(GIVEN INFORMATION)

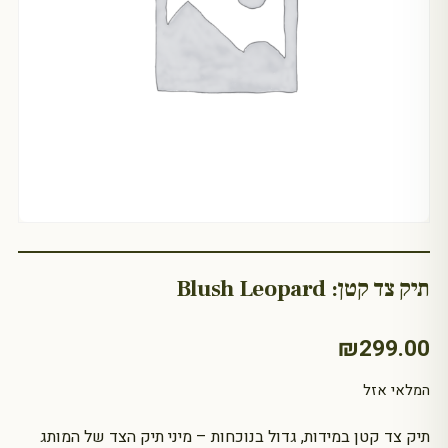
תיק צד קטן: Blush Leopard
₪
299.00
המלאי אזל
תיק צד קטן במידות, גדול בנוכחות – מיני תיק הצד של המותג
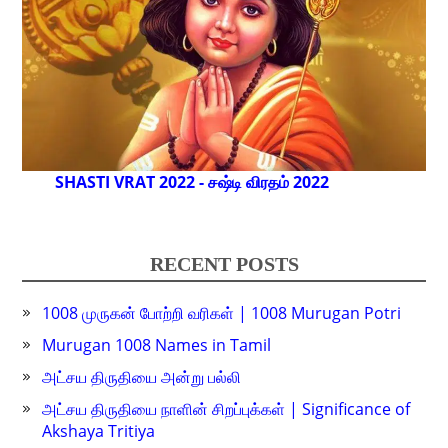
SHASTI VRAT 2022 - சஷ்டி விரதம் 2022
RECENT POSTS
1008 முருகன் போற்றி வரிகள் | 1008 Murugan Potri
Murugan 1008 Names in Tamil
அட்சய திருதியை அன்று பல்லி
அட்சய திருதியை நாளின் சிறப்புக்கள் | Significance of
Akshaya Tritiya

(End GIVEN INFORMATION)
(GIVEN INFORMATION)

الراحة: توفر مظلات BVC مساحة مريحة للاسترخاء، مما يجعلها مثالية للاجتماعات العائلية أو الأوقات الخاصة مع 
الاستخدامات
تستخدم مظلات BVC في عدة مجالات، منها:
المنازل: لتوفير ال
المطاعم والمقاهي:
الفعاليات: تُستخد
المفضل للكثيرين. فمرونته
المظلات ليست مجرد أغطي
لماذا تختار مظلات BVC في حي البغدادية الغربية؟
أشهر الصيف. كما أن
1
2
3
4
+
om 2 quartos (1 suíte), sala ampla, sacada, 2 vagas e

(End GIVEN INFORMATION)

◆ **ASSIGNMENT**
Transcribe each line of the data above, unaltered, from the one where "Murugan 1008 Names in Tamil" appears to the one where "Akshaya Tritiya" appears, inclusive of both.

◆ **SOLUTION FOR THIS TASK**
Murugan 1008 Names in Tamil
அட்சய திருதியை அன்று பல்லி
அட்சய திருதியை நாளின் சிறப்புக்கள் | Significance of
Akshaya Tritiya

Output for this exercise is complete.